Several other benefits to market segmentation include the following:

Services and messaging that's more in tune with customers. By definition, market segmentation creates smaller, more focused groups of potential customers. Instead of relying on generic and nonspecific messaging, brands can tailor their marketing to the unique needs of each market segment.

Competitive differentiation. Brands can separate themselves from the competition by using market segmentation. A company that takes a one-size-fits-all approach to its marketing and sales will struggle to win against a brand that provides offerings that are tailor-made for particular customers.

Higher customer retention. By providing products and services tailored to specific market segments, a brand provides more value to customers. Satisfied customers, in turn, will become repeat customers and stay with a brand over the long term.

Explore new market niches. As a brand finds success with particular market segments, it may discover new niches, based on combinations or variations of existing segments. These market niches help brands uncover new and unmet customer needs in the market. By creating new customer segments, they can take advantage of these market niche opportunities to grow revenue.

Examples of market segmentation

Mercedes-Benz used market segmentation to reach a new demographic: younger drivers.

Mercedes-Benz traditionally catered to an older, wealthier demographic. Its customers liked driving the luxury sedans for which Mercedes-Benz became known. In 2012, the company introduced a new A-Class hatchback. The new model was designed with a modern, sporty look, moving away from the boxy and minivan-like designs of previous models.

According to representatives of Mercedes-Benz, the company targeted buyers in their late 30s and early 40s for the new model. They projected that over half of the customers for the new model would be new to the brand. Both the product design and the marketing strategy used by Mercedes-Benz were highly tailored to this younger demographic.

Another example of market segmentation comes from CVS Pharmacy, a subsidiary of CVS Health. CVS used a demographic-based market segmentation strategy to tailor the mix of in-store product offerings based on urban vs. suburban locales.

In urban stores, customers shop like they were in a general store, so CVS made it easy to find and select grocery items, snack foods and household items, such as toilet paper and batteries.

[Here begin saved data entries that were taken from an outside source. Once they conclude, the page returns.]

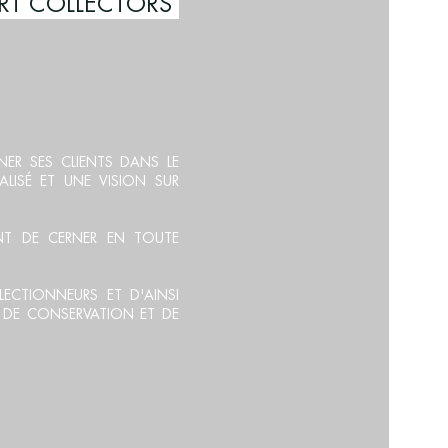
ORS
ER SES CLIENTS DANS LE
LISÉ ET UNE VISION SUR
ENT DE CERNER EN TOUTE
LECTIONNEURS ET D'AINSI
, DE CONSERVATION ET DE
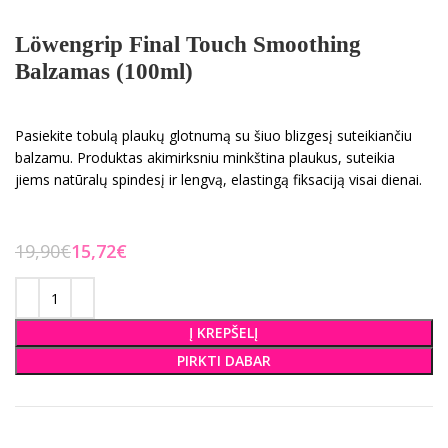
Löwengrip Final Touch Smoothing
Balzamas (100ml)
Pasiekite tobulą plaukų glotnumą su šiuo blizgesį suteikiančiu
balzamu. Produktas akimirksniu minkština plaukus, suteikia
jiems natūralų spindesį ir lengvą, elastingą fiksaciją visai dienai.
19,90
€
15,72
€
Į KREPŠELĮ
PIRKTI DABAR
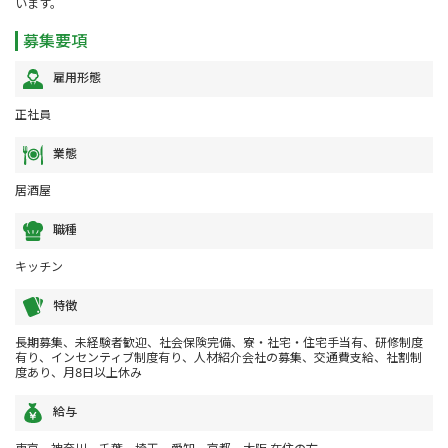
います。
募集要項
雇用形態
正社員
業態
居酒屋
職種
キッチン
特徴
長期募集、未経験者歓迎、社会保険完備、寮・社宅・住宅手当有、研修制度
有り、インセンティブ制度有り、人材紹介会社の募集、交通費支給、社割制
度あり、月8日以上休み
給与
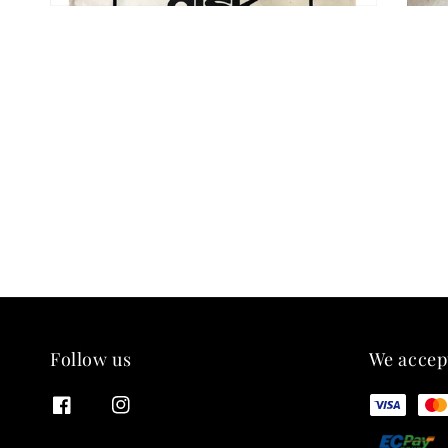
Follow us
We accep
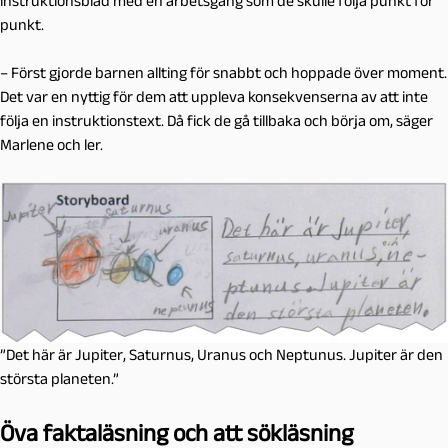
instruktionsblad med en arbetsgång som de skulle följa punkt för
punkt.
– Först gjorde barnen allting för snabbt och hoppade över moment.
Det var en nyttig för dem att uppleva konsekvenserna av att inte
följa en instruktionstext. Då fick de gå tillbaka och börja om, säger
Marlene och ler.
”Det här är Jupiter, Saturnus, Uranus och Neptunus. Jupiter är den
största planeten.”
Öva faktaläsning och att sökläsning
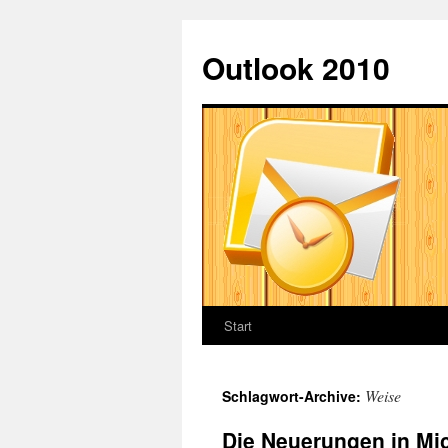
Springe
zum
Outlook 2010
Inhalt
Start
Weise
Schlagwort-Archive:
Die Neuerungen in Mic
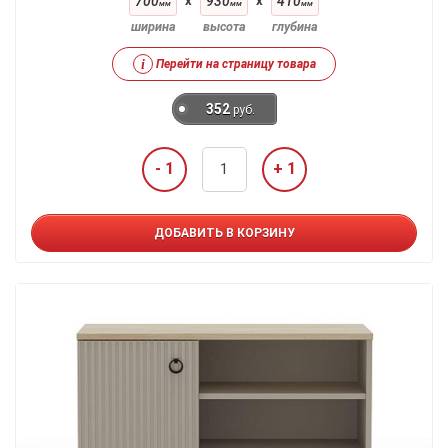
700
x
930
x
410
мм
мм
мм
ширина
высота
глубина
i
Перейти на страницу товара
352
руб.
- 1
+ 1
ДОБАВИТЬ В КОРЗИНУ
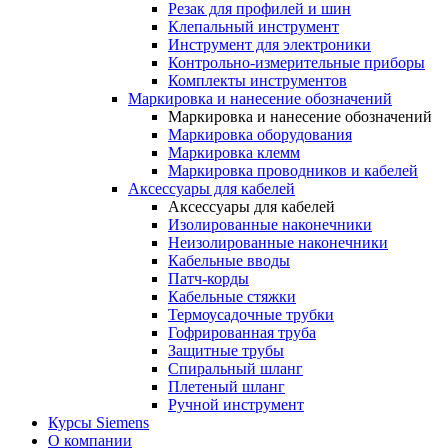
Резак для профилей и шин
Клепальный инструмент
Инструмент для электроники
Контрольно-измерительные приборы
Комплекты инструментов
Маркировка и нанесение обозначений
Маркировка и нанесение обозначений
Маркировка оборудования
Маркировка клемм
Маркировка проводников и кабелей
Аксессуары для кабелей
Аксессуары для кабелей
Изолированные наконечники
Неизолированные наконечники
Кабельные вводы
Патч-корды
Кабельные стяжки
Термоусадочные трубки
Гофрированная труба
Защитные трубы
Спиральный шланг
Плетеный шланг
Ручной инструмент
Курсы Siemens
О компании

Suburban stores were located near general-purpose stores, such as Walmart, so shoppers were not there to buy general household items. CVS designed the suburban stores to conveniently place health and beauty products close to the pharmacy, where customers went to pick up their prescriptions. CVS tailored the shopping experience based on these two distinct demographic segments.

Market segmentation vs. customer segmentation

While customer segmentation uses similar criteria to create subgroupings, it is different from market segmentation. Customer segmentation focuses on existing customers, while market segmentation focuses on target markets, including prospective customers.

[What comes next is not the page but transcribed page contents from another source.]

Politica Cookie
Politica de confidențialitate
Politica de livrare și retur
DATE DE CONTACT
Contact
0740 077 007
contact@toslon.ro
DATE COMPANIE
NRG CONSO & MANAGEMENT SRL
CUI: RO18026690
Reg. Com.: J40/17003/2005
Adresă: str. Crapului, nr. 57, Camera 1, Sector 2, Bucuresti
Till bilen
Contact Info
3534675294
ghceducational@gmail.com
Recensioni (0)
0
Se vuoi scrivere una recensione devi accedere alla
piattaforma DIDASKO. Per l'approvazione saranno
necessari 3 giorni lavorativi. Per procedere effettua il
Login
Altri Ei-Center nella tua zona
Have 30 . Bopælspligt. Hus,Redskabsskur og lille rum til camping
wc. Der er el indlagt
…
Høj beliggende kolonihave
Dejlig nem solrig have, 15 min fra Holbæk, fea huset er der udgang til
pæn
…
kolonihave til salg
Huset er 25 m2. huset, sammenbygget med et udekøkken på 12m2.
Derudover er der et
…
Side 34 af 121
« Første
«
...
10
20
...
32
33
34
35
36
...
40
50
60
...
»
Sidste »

Typically, market segmentation divides an entire market, including both unpreferred and preferred targets, to highlight the preferred business areas. Customer segmentation usually includes only customers -- not prospects -- and seeks to create useful groupings within the group of people or companies who have historically already purchased from the seller company.

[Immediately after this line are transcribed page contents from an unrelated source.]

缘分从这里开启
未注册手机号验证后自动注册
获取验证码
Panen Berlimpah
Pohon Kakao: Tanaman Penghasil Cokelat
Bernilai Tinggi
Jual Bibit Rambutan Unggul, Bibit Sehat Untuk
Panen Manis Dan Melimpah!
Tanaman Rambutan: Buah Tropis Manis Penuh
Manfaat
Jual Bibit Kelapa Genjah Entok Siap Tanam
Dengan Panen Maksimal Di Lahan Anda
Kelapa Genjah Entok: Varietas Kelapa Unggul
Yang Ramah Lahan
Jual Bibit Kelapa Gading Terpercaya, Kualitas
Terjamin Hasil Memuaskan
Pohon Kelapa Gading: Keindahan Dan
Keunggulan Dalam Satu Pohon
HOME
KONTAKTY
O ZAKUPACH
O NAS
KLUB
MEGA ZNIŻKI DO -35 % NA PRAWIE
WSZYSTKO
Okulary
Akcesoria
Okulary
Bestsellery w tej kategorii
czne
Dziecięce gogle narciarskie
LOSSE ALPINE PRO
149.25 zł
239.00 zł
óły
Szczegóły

Take the example of Mercedes-Benz, referenced earlier. Its customers were middle-aged -- or older -- and wealthy. Younger drivers were not a part of their customer base. However, seeking to attract younger customers, the company created a market segment of drivers in their late 30s and early 40s, then delivered products and messaging to reach that segment.

Market segmentation can be equivalent to customer segmentation when a brand's target market matches an existing customer segment. However, as with the Mercedes-Benz example, market segmentation is different when targeting new customer segments.

Editor's note: This article was written in 2019. TechTarget editors revised it in 2023 to improve the reader experience.